## [Description of the task]
Return only the lines below starting at the line containing "atmen Tiroler Bergluft." and ending at the line containing "Club Technique Auto", both included, exactly as they are and with no pictures.

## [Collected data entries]
━━━━━━━━━━

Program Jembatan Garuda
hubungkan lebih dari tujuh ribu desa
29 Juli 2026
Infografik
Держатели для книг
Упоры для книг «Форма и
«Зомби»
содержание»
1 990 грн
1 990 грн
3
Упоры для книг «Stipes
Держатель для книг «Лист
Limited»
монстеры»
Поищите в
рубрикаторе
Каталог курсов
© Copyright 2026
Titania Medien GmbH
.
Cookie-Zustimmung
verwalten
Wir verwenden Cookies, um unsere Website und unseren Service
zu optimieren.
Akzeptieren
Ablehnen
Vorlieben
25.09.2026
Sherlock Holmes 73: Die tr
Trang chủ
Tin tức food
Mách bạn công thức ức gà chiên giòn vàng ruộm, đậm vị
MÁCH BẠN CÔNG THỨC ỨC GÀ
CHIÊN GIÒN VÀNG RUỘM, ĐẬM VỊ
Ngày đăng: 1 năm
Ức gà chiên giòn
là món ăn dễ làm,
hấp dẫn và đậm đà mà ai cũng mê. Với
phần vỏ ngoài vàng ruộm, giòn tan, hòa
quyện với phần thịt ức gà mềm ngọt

━━━━━━━━━━

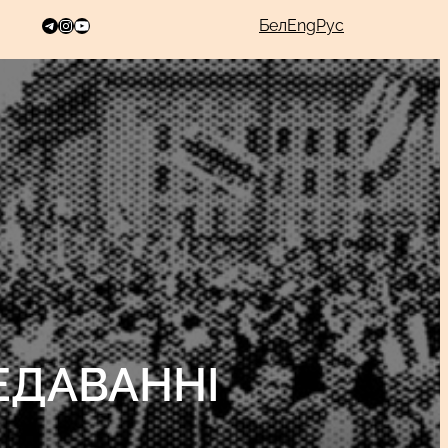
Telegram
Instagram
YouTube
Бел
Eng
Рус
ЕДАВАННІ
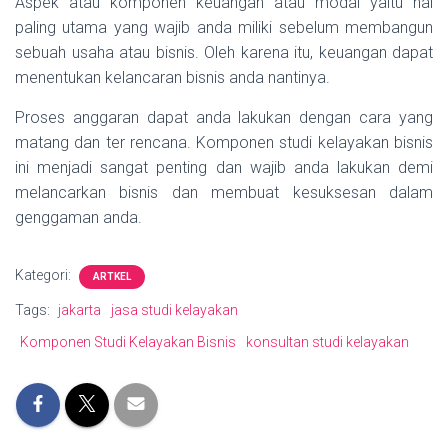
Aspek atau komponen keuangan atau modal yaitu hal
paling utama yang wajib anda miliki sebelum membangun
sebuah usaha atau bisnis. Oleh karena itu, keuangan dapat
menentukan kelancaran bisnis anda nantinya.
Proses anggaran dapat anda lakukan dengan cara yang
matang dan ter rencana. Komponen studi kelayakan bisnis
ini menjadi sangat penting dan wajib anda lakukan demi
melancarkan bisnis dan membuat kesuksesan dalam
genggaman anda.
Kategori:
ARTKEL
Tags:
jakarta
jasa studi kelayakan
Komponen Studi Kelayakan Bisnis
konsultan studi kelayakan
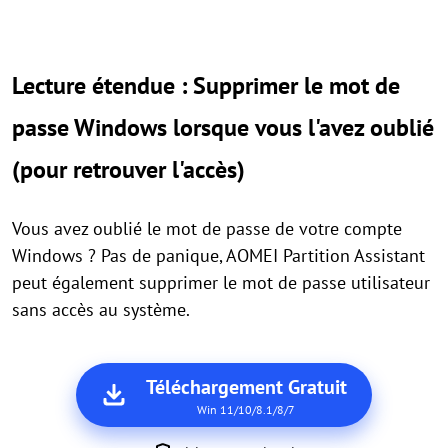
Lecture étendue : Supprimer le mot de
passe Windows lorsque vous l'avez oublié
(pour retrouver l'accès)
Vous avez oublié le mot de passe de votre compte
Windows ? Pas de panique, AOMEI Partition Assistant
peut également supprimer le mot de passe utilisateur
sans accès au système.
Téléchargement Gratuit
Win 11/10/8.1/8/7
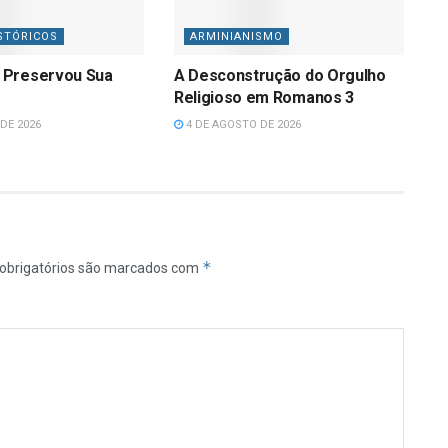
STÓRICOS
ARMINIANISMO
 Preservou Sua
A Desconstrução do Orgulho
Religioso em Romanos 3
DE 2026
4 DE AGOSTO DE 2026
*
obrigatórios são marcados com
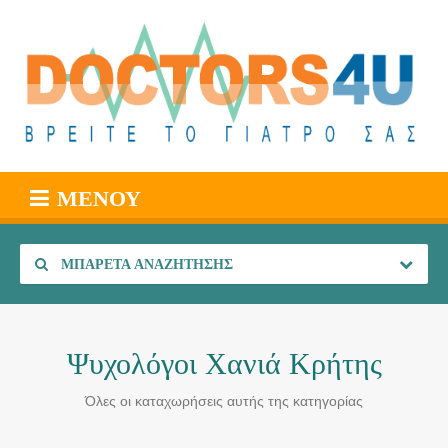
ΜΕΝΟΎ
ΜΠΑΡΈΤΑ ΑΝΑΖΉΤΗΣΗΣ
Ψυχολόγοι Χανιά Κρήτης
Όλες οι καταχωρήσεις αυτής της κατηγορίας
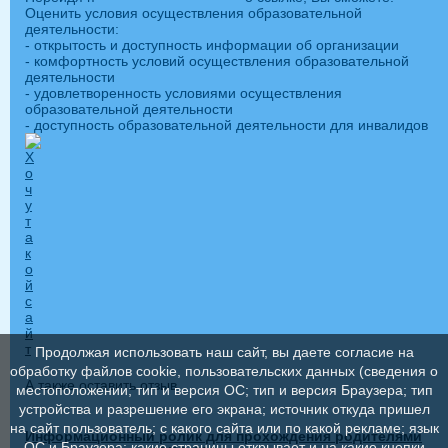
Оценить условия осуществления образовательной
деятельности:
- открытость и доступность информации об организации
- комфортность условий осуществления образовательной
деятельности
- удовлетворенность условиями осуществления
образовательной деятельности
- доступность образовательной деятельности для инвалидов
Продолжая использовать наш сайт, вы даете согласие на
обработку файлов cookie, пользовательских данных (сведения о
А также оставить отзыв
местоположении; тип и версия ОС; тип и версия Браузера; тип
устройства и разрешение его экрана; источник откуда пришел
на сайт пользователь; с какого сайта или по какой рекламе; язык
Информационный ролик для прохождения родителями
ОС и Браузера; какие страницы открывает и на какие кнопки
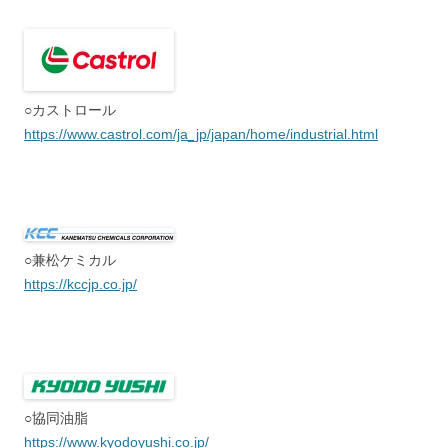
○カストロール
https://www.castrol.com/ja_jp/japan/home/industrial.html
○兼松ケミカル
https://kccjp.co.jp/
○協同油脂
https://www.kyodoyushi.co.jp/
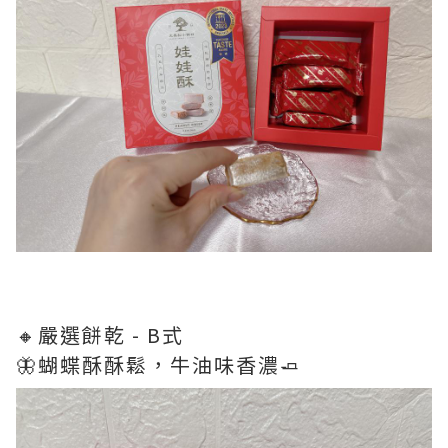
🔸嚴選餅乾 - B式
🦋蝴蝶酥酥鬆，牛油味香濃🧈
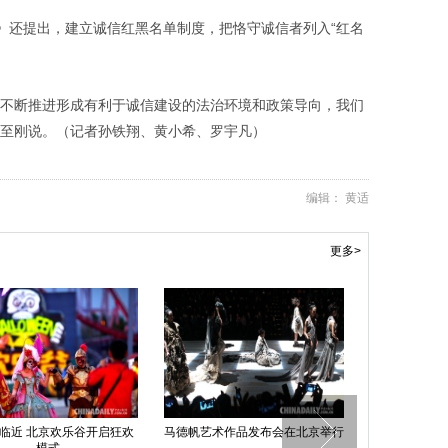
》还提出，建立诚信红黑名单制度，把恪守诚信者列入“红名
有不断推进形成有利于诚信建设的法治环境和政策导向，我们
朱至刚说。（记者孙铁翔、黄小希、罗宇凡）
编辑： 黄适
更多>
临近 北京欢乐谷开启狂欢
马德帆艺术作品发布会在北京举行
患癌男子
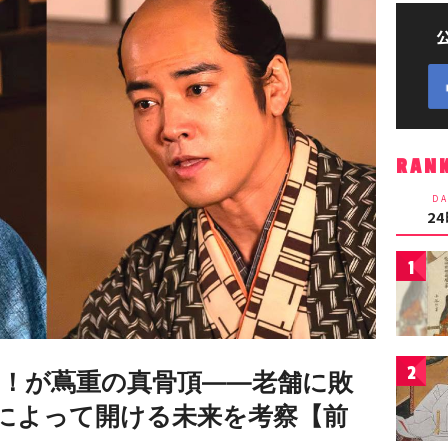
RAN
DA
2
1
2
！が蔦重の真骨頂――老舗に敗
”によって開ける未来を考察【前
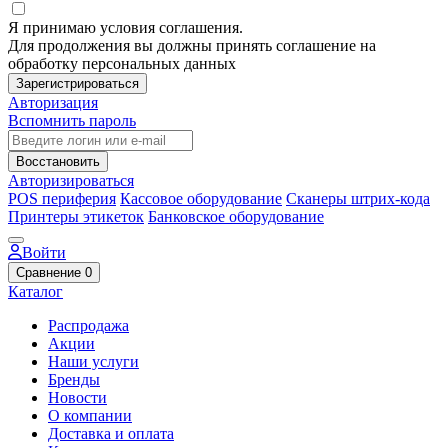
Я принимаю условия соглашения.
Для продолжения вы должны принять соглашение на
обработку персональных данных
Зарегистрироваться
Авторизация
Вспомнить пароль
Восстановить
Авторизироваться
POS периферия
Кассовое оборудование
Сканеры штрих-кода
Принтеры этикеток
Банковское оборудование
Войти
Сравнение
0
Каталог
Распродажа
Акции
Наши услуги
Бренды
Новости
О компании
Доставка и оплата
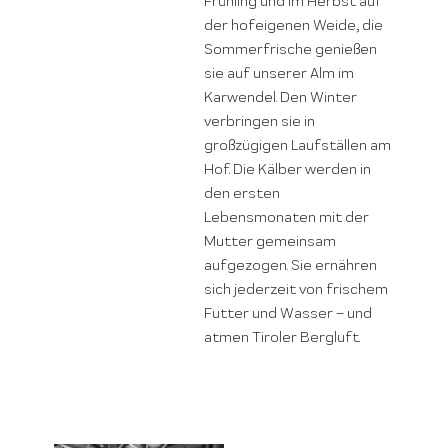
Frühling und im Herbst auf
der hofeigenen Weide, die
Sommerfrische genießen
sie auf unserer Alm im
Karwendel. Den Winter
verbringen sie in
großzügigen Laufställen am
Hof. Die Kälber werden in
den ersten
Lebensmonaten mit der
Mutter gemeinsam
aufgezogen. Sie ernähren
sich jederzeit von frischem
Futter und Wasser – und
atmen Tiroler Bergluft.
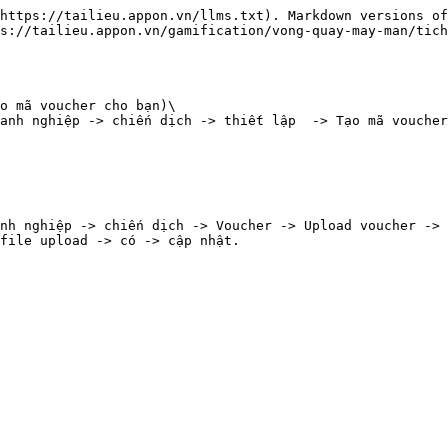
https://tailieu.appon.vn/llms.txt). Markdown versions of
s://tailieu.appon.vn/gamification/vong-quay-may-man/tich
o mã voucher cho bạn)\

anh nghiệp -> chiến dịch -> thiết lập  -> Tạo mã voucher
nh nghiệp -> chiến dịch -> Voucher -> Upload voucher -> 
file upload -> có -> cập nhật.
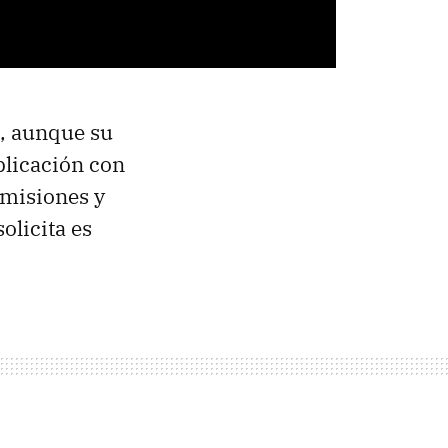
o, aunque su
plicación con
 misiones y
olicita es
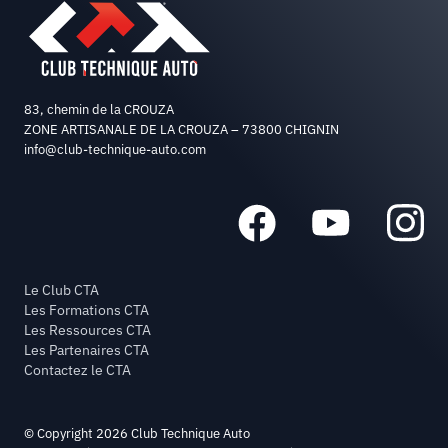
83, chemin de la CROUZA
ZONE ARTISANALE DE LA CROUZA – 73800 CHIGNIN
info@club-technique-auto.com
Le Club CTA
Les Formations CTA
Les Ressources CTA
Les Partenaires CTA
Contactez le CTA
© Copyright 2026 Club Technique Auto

━━━━━━━━━━

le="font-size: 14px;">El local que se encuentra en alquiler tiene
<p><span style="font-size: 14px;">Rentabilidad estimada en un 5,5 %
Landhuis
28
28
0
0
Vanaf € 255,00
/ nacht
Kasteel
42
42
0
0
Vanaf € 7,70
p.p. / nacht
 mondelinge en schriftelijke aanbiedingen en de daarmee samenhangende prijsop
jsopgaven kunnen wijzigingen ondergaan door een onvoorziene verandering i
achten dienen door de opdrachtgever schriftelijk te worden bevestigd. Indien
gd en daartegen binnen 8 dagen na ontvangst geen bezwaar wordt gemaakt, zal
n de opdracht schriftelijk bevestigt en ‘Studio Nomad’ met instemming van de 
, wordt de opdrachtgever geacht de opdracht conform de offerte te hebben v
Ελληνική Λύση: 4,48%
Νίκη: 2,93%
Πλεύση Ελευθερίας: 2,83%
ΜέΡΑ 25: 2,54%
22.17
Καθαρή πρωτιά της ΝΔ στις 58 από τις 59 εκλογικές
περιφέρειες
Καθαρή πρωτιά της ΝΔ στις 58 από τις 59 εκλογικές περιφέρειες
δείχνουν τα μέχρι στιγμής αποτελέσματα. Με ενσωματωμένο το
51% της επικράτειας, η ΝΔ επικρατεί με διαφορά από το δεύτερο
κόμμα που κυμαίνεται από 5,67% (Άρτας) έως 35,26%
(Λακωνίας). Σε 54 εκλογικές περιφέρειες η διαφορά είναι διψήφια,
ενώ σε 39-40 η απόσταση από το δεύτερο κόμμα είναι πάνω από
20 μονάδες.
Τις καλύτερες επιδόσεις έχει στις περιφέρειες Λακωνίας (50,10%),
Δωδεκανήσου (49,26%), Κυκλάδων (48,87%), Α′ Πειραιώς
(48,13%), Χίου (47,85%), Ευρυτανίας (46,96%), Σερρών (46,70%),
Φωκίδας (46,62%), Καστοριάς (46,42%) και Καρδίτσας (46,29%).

━━━━━━━━━━

## [Result of the exercise]
atmen Tiroler Bergluft.
https://tailieu.appon.vn/llms.txt). Markdown versions of
s://tailieu.appon.vn/gamification/vong-quay-may-man/tich
o mã voucher cho bạn)\

anh nghiệp -> chiến dịch -> thiết lập  -> Tạo mã voucher
nh nghiệp -> chiến dịch -> Voucher -> Upload voucher -> 
file upload -> có -> cập nhật.
o, aunque su
plicación con
 misiones y
olicita es
83, chemin de la CROUZA
ZONE ARTISANALE DE LA CROUZA – 73800 CHIGNIN
info@club-technique-auto.com
Le Club CTA
Les Formations CTA
Les Ressources CTA
Les Partenaires CTA
Contactez le CTA
© Copyright 2026 Club Technique Auto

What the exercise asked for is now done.